Bayrou crée le MoDem, "seule nouveauté" du paysage politique
VILLEPINTE, Seine-Saint-Denis (Reuters) - La création du Mouvement démocrate constitue la seule nouveauté du paysage politique français et s'immisce entre "les impasses" que sont l'UMP et le Parti socialiste, estime François Bayrou.
"Il se trouve que la création du mouvement démocrate que nous sommes en train de vivre représente le seul élément de nouveauté du paysage politique français", a déclaré le député béarnais à l'ouverture du congrès fondateur du MoDem, samedi au parc des Expositions de Villepinte, près de Paris.
Pour le très probable futur président du MoDem, le nouveau parti est une façon d'échapper à "deux impasses".
Il s'immisce "entre le pouvoir actuel dont beaucoup commencent à mesurer que les promesses qu'il avait faites sont très éloignées des réalités" et "dont les valeurs méritent discussion", et un Parti socialiste qui dispose "d'un puissant réseau d'élus mais n'a plus de message compréhensible pour la société française".
Le MoDem ne sera "pas un parti à courants parce que dans les partis à courants, la guerre est interne au lieu de voir les combats agir à l'extérieur", a dit François Bayrou, un oeil rivé sur les querelles internes du Parti socialiste.
"Tout le monde ici a droit à la parole mais nous récusons le bazar", a-t-il prévenu.
Les congressistes ont mis vendredi un point final à 30 ans d'UDF, parti créé en 1978 par l'ancien président Valéry Giscard d'Estaing. "A dater du 1er décembre 2007, tout adhérent de l'UDF est adhérent du Mouvement démocrate", peut-on lire dans la résolution adoptée à main levée.
"Je n'ai rien oublié de ce que nous avons vécu ensemble.
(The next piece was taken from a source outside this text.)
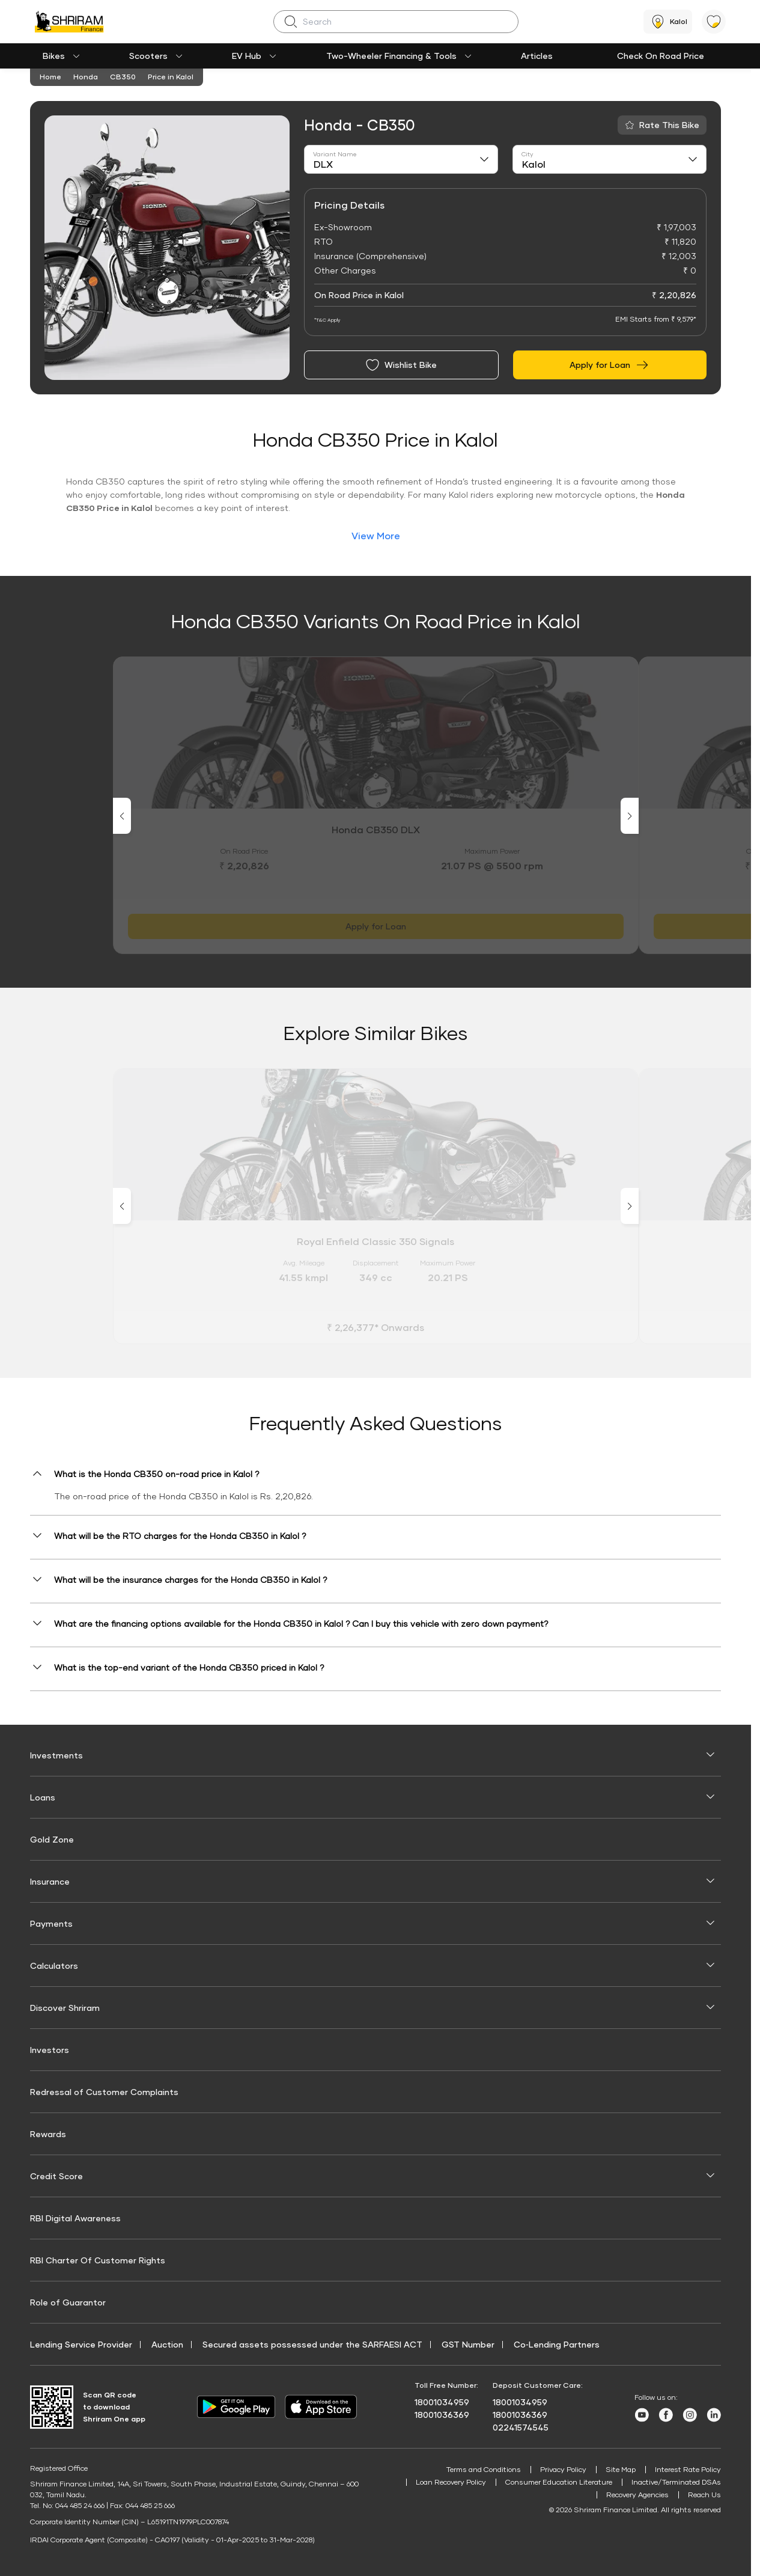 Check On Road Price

Mais il faut changer pour vivre", déclarait François Bayrou vendredi.
"LE MODEM DÉRANGE"
A l'approche du congrès, les critiques ont fusé contre le député des Pyrénées-Atlantiques, accusé de s'être isolé et de n'avoir pas su faire fructifier sa troisième place au premier tour de l'élection présidentielle (18,6% des voix).
Nombre de ses anciens disciples ont rejoint le Nouveau centre rallié à Nicolas Sarkozy. Dernière défection en date : Jean-Marie Cavada, qui conduira une liste soutenue par l'UMP dans le XIIe arrondissement de Paris aux municipales.
François Bayrou y compris, l'UDF-MoDem n'a fait élire que quatre députés et les observateurs prédisent à sa formation des municipales difficiles.
"Si nous étions insignifiants, nous ne serions pas critiqués. Nous sommes en plein sarkozisme, c'est-à-dire une espèce d'absolutisme médiatique qui veut tout ramener à la personne du monarque. C'est une régression démocratique grave", a déclaré à Reuters un militant, Philippe Brachet.
"Dire que François Bayrou est un homme seul, c'est quand même paradoxal, étant donné qu'il va y avoir plus de 60.000 adhérents au MoDem", a ajouté le politologue, qui vit entre Paris et le Beaujolais.
Pour le député européen Philippe Morillon, un fidèle de François Bayrou, le MoDem "dérange, donc on débauche, on agite".
"Dans une vie antérieure, on disait qu'il y avait trois façons de servir : servir dans un régiment, servir un régiment ou se servir d'un régiment", a ajouté le général, qui dirigea les casques bleus en Bosnie.
"J'ai félicité François Bayrou de ne pas avoir choisi de se servir de l'UDF, sinon il serait aujourd'hui à Matignon mais nous ne serions pas là", a estimé Philippe Morillon.
Les quelque 4.000 militants réunis à Villepinte ont examiné samedi, dans une ambiance studieuse, les statuts du parti, pour lesquels 83 amendements ont été déposés. Ils devaient débattre ensuite de divers thèmes d'actualité : banlieues, pouvoir d'achat, développement durable, liberté de la presse.
Un vote à bulletins secrets visant à élire le président du MoDem, pour lequel François Bayrou est l'unique candidat, était prévu dans l'après-midi.